Exercise inputs Block Start

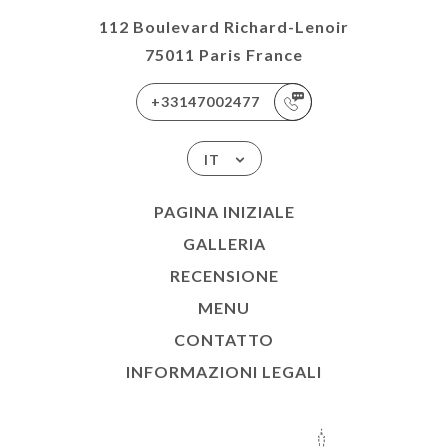
112 Boulevard Richard-Lenoir
75011 Paris France
+33147002477
IT
PAGINA INIZIALE
GALLERIA
RECENSIONE
MENU
CONTATTO
INFORMAZIONI LEGALI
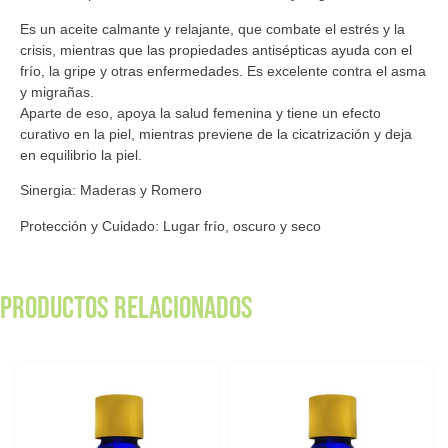
Es un aceite calmante y relajante, que combate el estrés y la
crisis, mientras que las propiedades antisépticas ayuda con el
frío, la gripe y otras enfermedades. Es excelente contra el asma
y migrañas.
Aparte de eso, apoya la salud femenina y tiene un efecto
curativo en la piel, mientras previene de la cicatrización y deja
en equilibrio la piel.
Sinergia: Maderas y Romero
Protección y Cuidado: Lugar frío, oscuro y seco
Productos relacionados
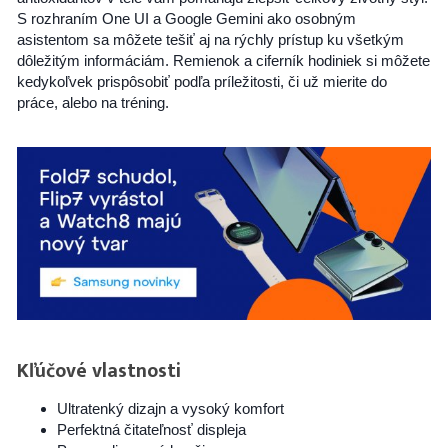
S rozhraním One UI a Google Gemini ako osobným
asistentom sa môžete tešiť aj na rýchly prístup ku všetkým
dôležitým informáciám. Remienok a ciferník hodiniek si môžete
kedykoľvek prispôsobiť podľa príležitosti, či už mierite do
práce, alebo na tréning.
Kľúčové vlastnosti
Ultratenký dizajn a vysoký komfort
Perfektná čitateľnosť displeja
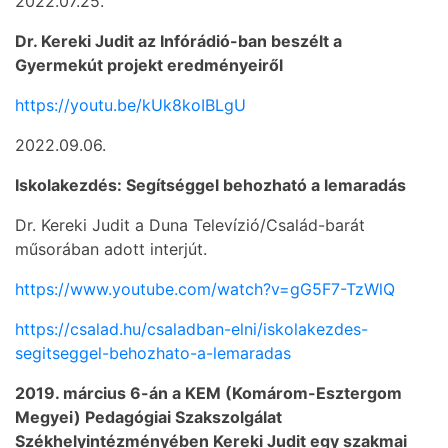
2022.07.25.
Dr. Kereki Judit az Infórádió-ban beszélt a
Gyermekút projekt eredményeiről
https://youtu.be/kUk8koIBLgU
2022.09.06.
Iskolakezdés: Segítséggel behozható a lemaradás
Dr. Kereki Judit a Duna Televízió/Család-barát
műsorában adott interjút.
https://www.youtube.com/watch?v=gG5F7-TzWlQ
https://csalad.hu/csaladban-elni/iskolakezdes-
segitseggel-behozhato-a-lemaradas
2019. március 6-án a KEM (Komárom-Esztergom
Megyei) Pedagógiai Szakszolgálat
Székhelyintézményében Kereki Judit egy szakmai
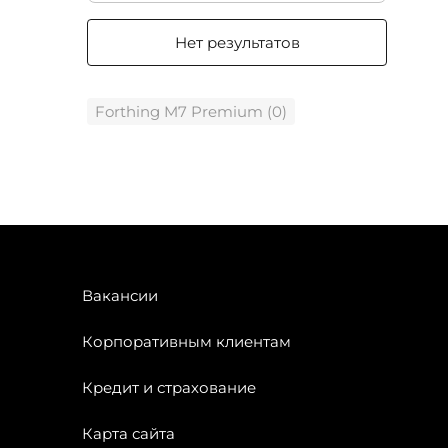
Нет результатов
Forthing M7 Premium (0)
Вакансии
Корпоративным клиентам
Кредит и страхование
Карта сайта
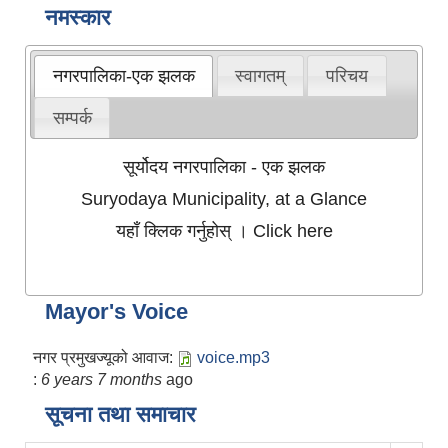
नमस्कार
नगरपालिका-एक झलक
स्वागतम्
परिचय
सम्पर्क
सूर्योदय नगरपालिका - एक झलक
Suryodaya Municipality, at a Glance
यहाँ क्लिक गर्नुहोस् । Click here
Mayor's Voice
नगर प्रमुखज्यूको आवाज:
voice.mp3
:
6 years 7 months
ago
सूचना तथा समाचार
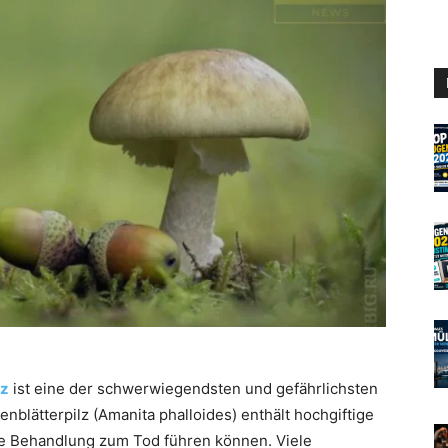
lz
ist eine der schwerwiegendsten und gefährlichsten
enblätterpilz (Amanita phalloides) enthält hochgiftige
he Behandlung zum Tod führen können. Viele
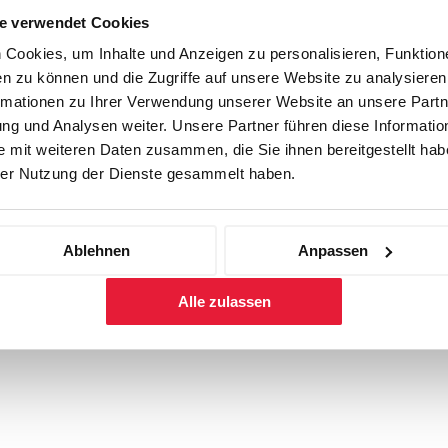
e verwendet Cookies
Cookies, um Inhalte und Anzeigen zu personalisieren, Funktione
n zu können und die Zugriffe auf unsere Website zu analysiere
rmationen zu Ihrer Verwendung unserer Website an unsere Partne
g und Analysen weiter. Unsere Partner führen diese Informatio
 mit weiteren Daten zusammen, die Sie ihnen bereitgestellt habe
er Nutzung der Dienste gesammelt haben.
Ablehnen
Anpassen
Alle zulassen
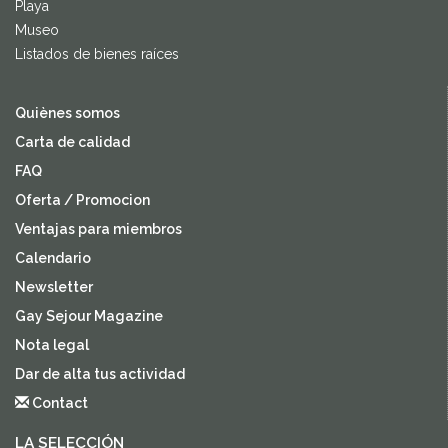
Playa
Museo
Listados de bienes raíces
Quiènes somos
Carta de calidad
FAQ
Oferta / Promocion
Ventajas para miembros
Calendario
Newsletter
Gay Sejour Magazine
Nota legal
Dar de alta tus actividad
Contact
LA SELECCIÓN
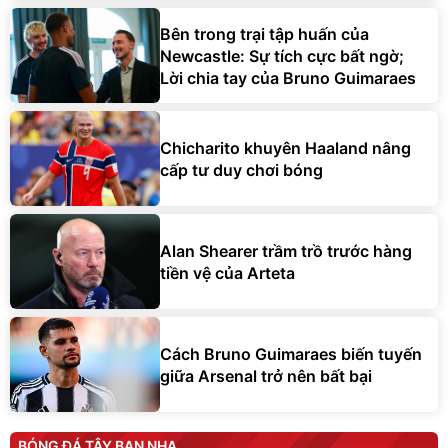
Bên trong trại tập huấn của
Newcastle: Sự tích cực bất ngờ;
Lời chia tay của Bruno Guimaraes
Chicharito khuyên Haaland nâng
cấp tư duy chơi bóng
Alan Shearer trầm trồ trước hàng
tiền vệ của Arteta
Cách Bruno Guimaraes biến tuyến
giữa Arsenal trở nên bất bại
BÓNG ĐÁ TÂY BAN NHA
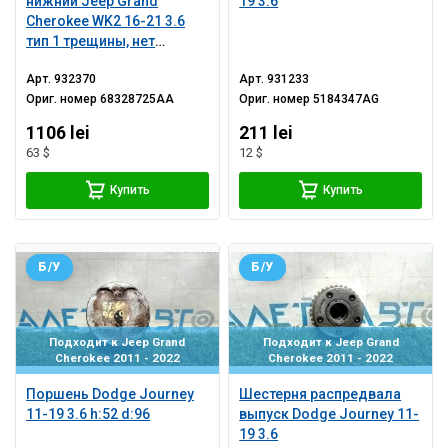
нижний Jeep Grand
19 3.6
Cherokee WK2 16-21 3.6
тип 1 трещины, нет
фрагмента
Арт.
932370
Арт.
931233
Ориг. номер
68328725AA
Ориг. номер
5184347AG
1106 lei
211 lei
63 $
12 $
Купить
Купить
Б/У
Б/У
Подходит к Jeep Grand
Подходит к Jeep Grand
Cherokee 2011 - 2022
Cherokee 2011 - 2022
Поршень Dodge Journey
Шестерня распредвала
11-19 3.6 h:52 d:96
выпуск Dodge Journey 11-
19 3.6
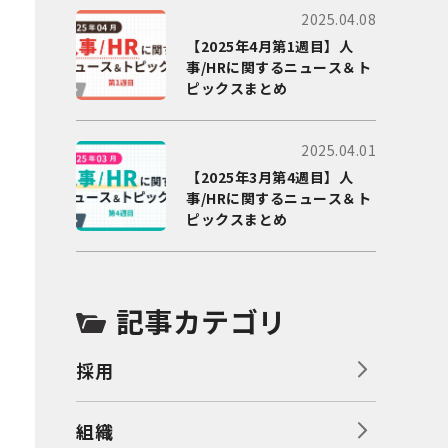
2025.04.08
【2025年4月第1週目】人
事/HRに関するニュース＆ト
ピックスまとめ
2025.04.01
【2025年3月第4週目】人
事/HRに関するニュース＆ト
ピックスまとめ
記事カテゴリ
採用
組織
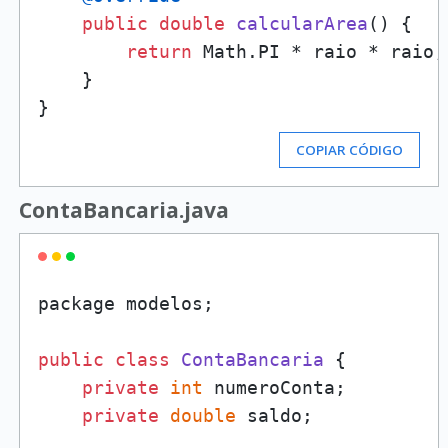
public
double
calcularArea
()
 {

return
 Math.PI * raio * raio;

    }

COPIAR CÓDIGO
ContaBancaria.java
package modelos;

public
class
ContaBancaria
 {

private
int
 numeroConta;

private
double
 saldo;
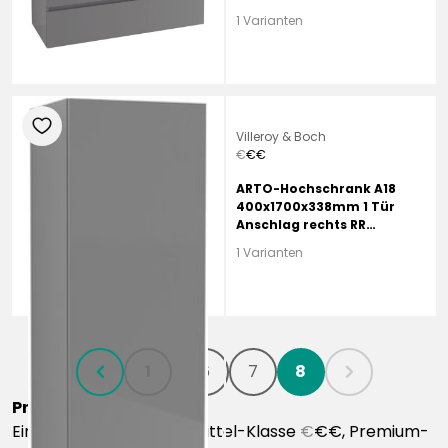
Macchiato
1 Varianten
heart
Villeroy & Boch
€
€
€
ARTO-Hochschrank A18
400x1700x338mm 1 Tür
Anschlag rechts RR
Macchiato
1 Varianten
1
...
6
7
8
chevronLeft
chevronRight
Preisklassen
Einstiegs-Klasse
€€
€, Mittel-Klasse
€
€€, Premium-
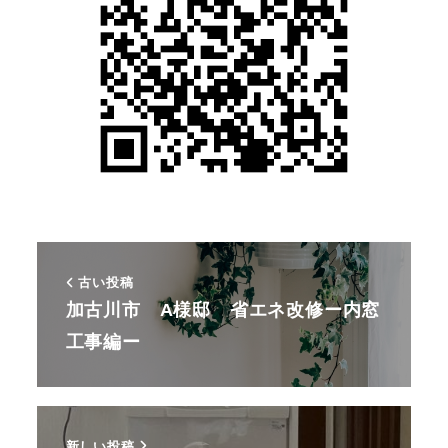
古い投稿
加古川市 A様邸 省エネ改修ー内窓
工事編ー
新しい投稿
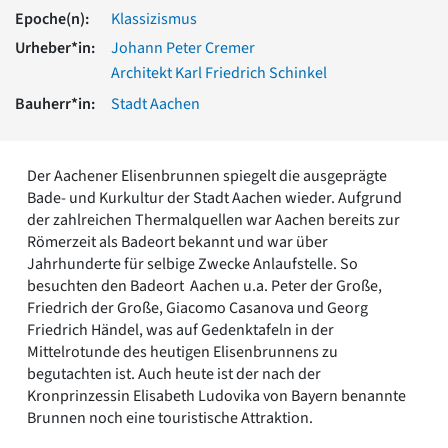
Romanik
Epoche(n):
Klassizismus
Vorromanik
Urheber*in:
Johann Peter Cremer
Römische Antike
Architekt Karl Friedrich Schinkel
Über uns
Bauherr*in:
Stadt Aachen
Über baukunst-nrw
Fachbeirat
Freunde & Förderer
Der Aachener Elisenbrunnen spiegelt die ausgeprägte
Kontakt
Bade- und Kurkultur der Stadt Aachen wieder. Aufgrund
Impressum
der zahlreichen Thermalquellen war Aachen bereits zur
Datenschutz
Römerzeit als Badeort bekannt und war über
Jahrhunderte für selbige Zwecke Anlaufstelle. So
Suchbegriff eingeben
besuchten den Badeort Aachen u.a. Peter der Große,
Friedrich der Große, Giacomo Casanova und Georg
Friedrich Händel, was auf Gedenktafeln in der
Mittelrotunde des heutigen Elisenbrunnens zu
begutachten ist. Auch heute ist der nach der
Kronprinzessin Elisabeth Ludovika von Bayern benannte
Brunnen noch eine touristische Attraktion.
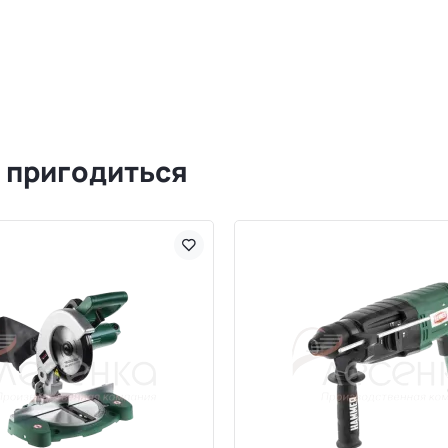
 пригодиться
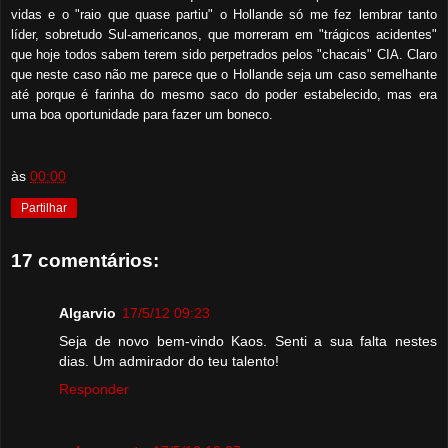
vidas e o "raio que quase partiu" o Hollande só me fez lembrar tanto
líder, sobretudo Sul-americanos, que morreram em "trágicos acidentes"
que hoje todos sabem terem sido perpetrados pelos "chacais" CIA. Claro
que neste caso não me parece que o Hollande seja um caso semelhante
até porque é farinha do mesmo saco do poder estabelecido, mas era
uma boa oportunidade para fazer um boneco.
às
00:00
Partilhar
17 comentários:
Algarvio
17/5/12 09:23
Seja de novo bem-vindo Kaos. Senti a sua falta nestes
dias. Um admirador do teu talento!
Responder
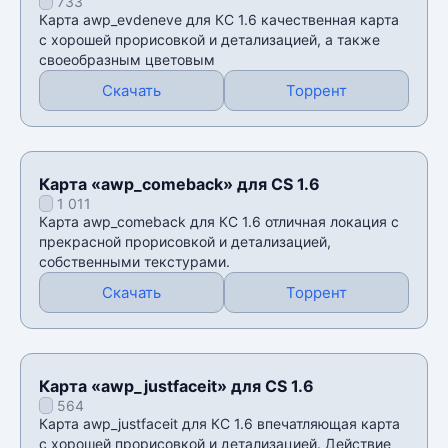
733
Карта awp_evdeneve для КС 1.6 качественная карта
с хорошей прорисовкой и детализацией, а также
своеобразным цветовым
Скачать
Торрент
Карта «awp_comeback» для CS 1.6
1 011
Карта awp_comeback для КС 1.6 отличная локация с
прекрасной прорисовкой и детализацией,
собственными текстурами.
Скачать
Торрент
Карта «awp_justfaceit» для CS 1.6
564
Карта awp_justfaceit для КС 1.6 впечатляющая карта
с хорошей прорисовкой и детализацией. Действие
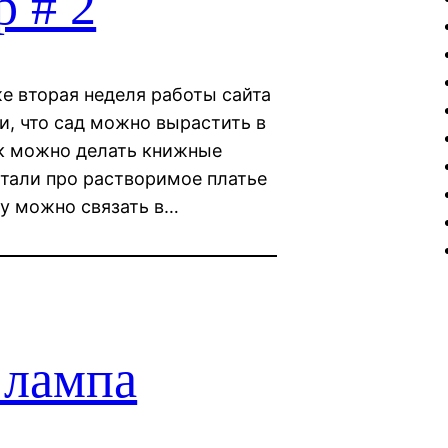
р # 2
е вторая неделя работы сайта
и, что сад можно вырастить в
ак можно делать книжные
итали про растворимое платье
ку можно связать в…
 лампа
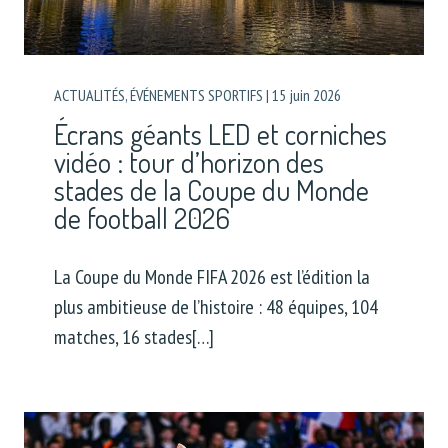
ACTUALITÉS
,
ÉVÉNEMENTS SPORTIFS
|
15 juin 2026
Écrans géants LED et corniches
vidéo : tour d’horizon des
stades de la Coupe du Monde
de football 2026
La Coupe du Monde FIFA 2026 est l’édition la
plus ambitieuse de l’histoire : 48 équipes, 104
matches, 16 stades[…]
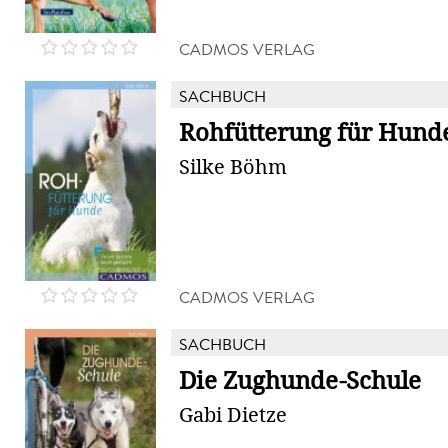
CADMOS VERLAG
SACHBUCH
Rohfütterung für Hund
Silke Böhm
CADMOS VERLAG
SACHBUCH
Die Zughunde-Schule
Gabi Dietze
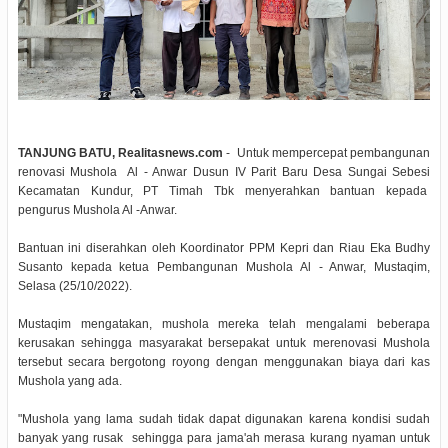
TANJUNG BATU, Realitasnews.com
- Untuk mempercepat pembangunan
renovasi Mushola Al - Anwar Dusun IV Parit Baru Desa Sungai Sebesi
Kecamatan Kundur, PT Timah Tbk menyerahkan bantuan kepada
pengurus Mushola Al -Anwar.
Bantuan ini diserahkan oleh Koordinator PPM Kepri dan Riau Eka Budhy
Susanto kepada ketua Pembangunan Mushola Al - Anwar, Mustaqim,
Selasa (25/10/2022).
Mustaqim mengatakan, mushola mereka telah mengalami beberapa
kerusakan sehingga masyarakat bersepakat untuk merenovasi Mushola
tersebut secara bergotong royong dengan menggunakan biaya dari kas
Mushola yang ada.
"Mushola yang lama sudah tidak dapat digunakan karena kondisi sudah
banyak yang rusak sehingga para jama'ah merasa kurang nyaman untuk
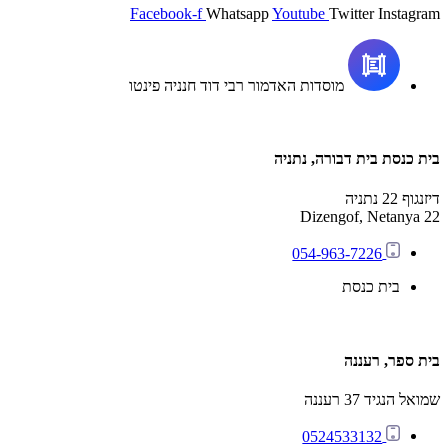
Facebook-f
Whatsapp
Youtube
Twitter
Instagram
מוסדות האדמור רבי דוד חנניה פינטו
בית כנסת בית דבורה, נתניה
דיזנגוף 22 נתניה
22 Dizengof, Netanya
054-963-7226
בית כנסת
בית ספר, רעננה
שמואל הנגיד 37 רעננה
0524533132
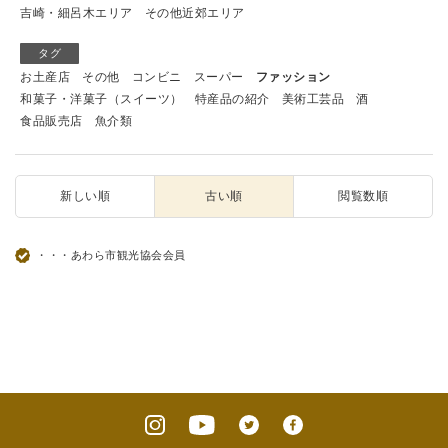
吉崎・細呂木エリア
その他近郊エリア
タグ
お土産店
その他
コンビニ
スーパー
ファッション
和菓子・洋菓子（スイーツ）
特産品の紹介
美術工芸品
酒
食品販売店
魚介類
新しい順
古い順
閲覧数順
・・・あわら市観光協会会員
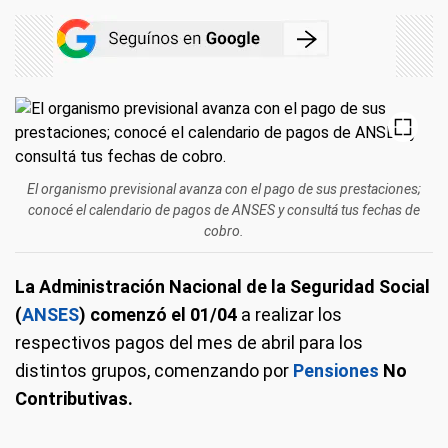
El organismo previsional avanza con el pago de sus prestaciones;
conocé el calendario de pagos de ANSES y consultá tus fechas de
cobro.
La Administración Nacional de la Seguridad Social
(
ANSES
) comenzó el 01/04
a realizar los
respectivos pagos del mes de abril para los
distintos grupos, comenzando por
Pensiones
No
Contributivas.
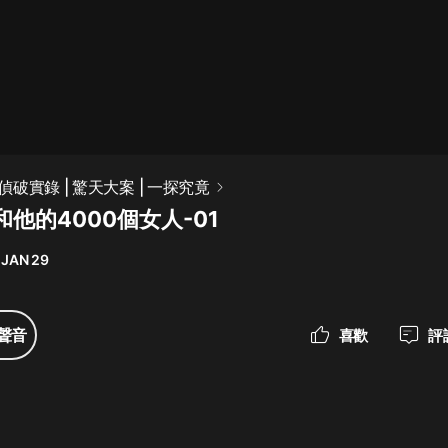
最佳女婿｜都市異能多人有聲劇｜一
種侃侃｜有聲小說
一種侃侃
米小圈上學記:一二三年級 | 暢銷出版
破實錄 | 驚天大案 | 一探究竟
物
他的4000個女人-01
米小圈
 JAN 29
破壞者聯盟篇1-4季·猴子警長科學探
案記|寶寶巴士
寶寶巴士
聲音
喜歡
評
大奉打更人丨頭陀淵領銜多人有聲
劇|暢聽全集|王鶴棣、田曦薇主演影
視劇原著|賣報小郎君
頭陀淵講故事
總有這樣的歌只想一個人聽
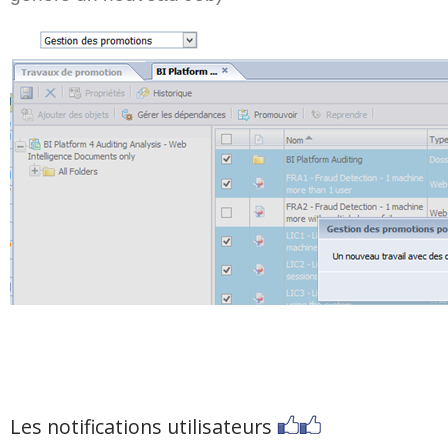
Les notifications utilisateurs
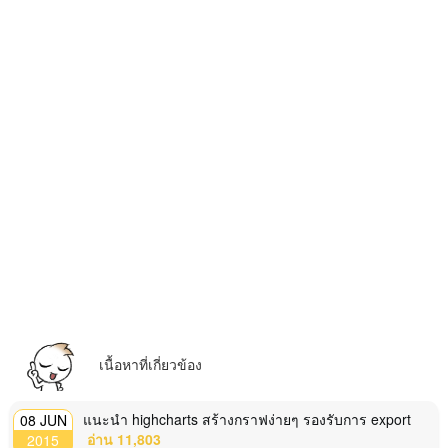
เนื้อหาที่เกี่ยวข้อง
แนะนำ highcharts สร้างกราฟง่ายๆ รองรับการ export
08 JUN
อ่าน 11,803
2015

Exercise inputs Block End

> [Exercise objective]:
Print the line above containing "matches, 16 stades[…]", the line containing "Mushola yang ada.", and everything between them, exactly as written. Pictures stay out.

> [Your response]:
matches, 16 stades[…]
CADMOS VERLAG
SACHBUCH
Rohfütterung für Hund
Silke Böhm
CADMOS VERLAG
SACHBUCH
Die Zughunde-Schule
Gabi Dietze
TANJUNG BATU, Realitasnews.com
- Untuk mempercepat pembangunan
renovasi Mushola Al - Anwar Dusun IV Parit Baru Desa Sungai Sebesi
Kecamatan Kundur, PT Timah Tbk menyerahkan bantuan kepada
pengurus Mushola Al -Anwar.
Bantuan ini diserahkan oleh Koordinator PPM Kepri dan Riau Eka Budhy
Susanto kepada ketua Pembangunan Mushola Al - Anwar, Mustaqim,
Selasa (25/10/2022).
Mustaqim mengatakan, mushola mereka telah mengalami beberapa
kerusakan sehingga masyarakat bersepakat untuk merenovasi Mushola
tersebut secara bergotong royong dengan menggunakan biaya dari kas
Mushola yang ada.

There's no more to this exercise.